Generally, when measuring (and comparing) performance, it's very important to measure exactly the part of interest.
Let's assume we want to measure and compare performance for 3 things (a, b, and c). Now, let's assign to each a (theoretical) performance score:
Like in time performance tests, we'll start from the premise that the lower the score, the better (performance).
In this case, the above scores (1, 4, 8 - also called absolute scores) are pretty relevant and meaningful for everyone.
But let's also calculate the relative scores: one way is to take the variant that performs worst (c), and express all as percents relative to it:
- a:
1 / 8
= 0.125
- b:
4 / 8
= 0.500
- c:
8 / 8
= 1.000
So far so good. The absolute and relative scores are visibly proportional.
But, in the real world in some cases measuring exactly some specific item is hard (almost impossible if taking into account factors from outside the program). In those cases, the item + some overhead are measured together and the final score is the sum (not necessarily the arithmetical addition) of the item and overhead scores. Te goal here is to have the overhead as insignificant as possible to reduce its impact (weight) on the overall score.
For example, let's take a huge overhead (call it d) with the score:
The above measurements (including the overhead):
- a (a + d): 3
- a (b + d): 6
- c (c + d): 10
Things look a bit different. Now, the relative scores:
- a:
(1 + 2) / (8 + 2)
= 0.333...
- b:
(4 + 2) / (8 + 2)
= 0.600
- c:
(8 + 2) / (8 + 2)
= 1.000
As seen, a's relative score is almost triple (actually it's 2.(6) times higher than) its previous value (without overhead).

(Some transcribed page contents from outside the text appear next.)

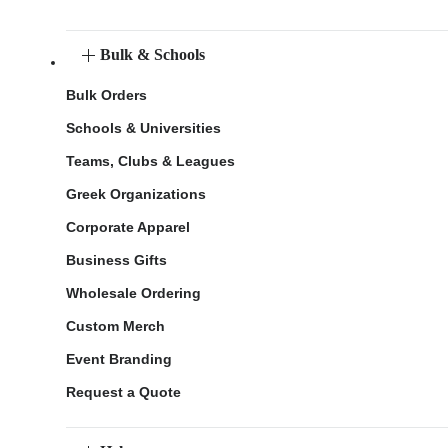
Bulk & Schools
Bulk Orders
Schools & Universities
Teams, Clubs & Leagues
Greek Organizations
Corporate Apparel
Business Gifts
Wholesale Ordering
Custom Merch
Event Branding
Request a Quote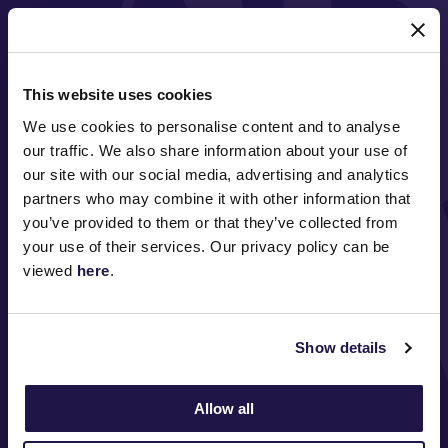
MAJOR PARTNERS
This website uses cookies
We use cookies to personalise content and to analyse
our traffic. We also share information about your use of
our site with our social media, advertising and analytics
partners who may combine it with other information that
you’ve provided to them or that they’ve collected from
FOLLOW
your use of their services. Our privacy policy can be
viewed
here
.
ABOUT VRC
Show details
ON COURSE
Allow all
COMMUNITY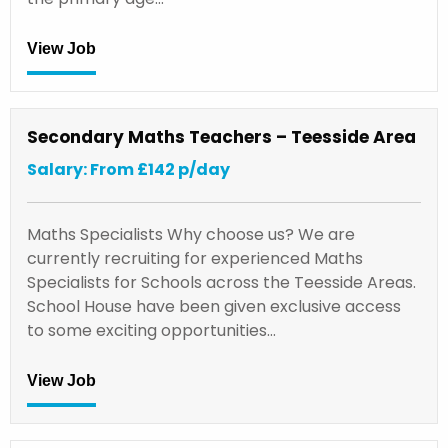
View Job
Secondary Maths Teachers – Teesside Area
Salary: From £142 p/day
Maths Specialists Why choose us? We are
currently recruiting for experienced Maths
Specialists for Schools across the Teesside Areas.
School House have been given exclusive access
to some exciting opportunities…
View Job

Same thing is happening in your case. The 2 ** 12
calculation is an overhead. I'm not saying that the measurements are wrong, but they are not accurate either. What is for sure is that if one item performs better than another without overhead, it will also perform better with overhead, but as I said, the comparisons between them will yield incorrect results.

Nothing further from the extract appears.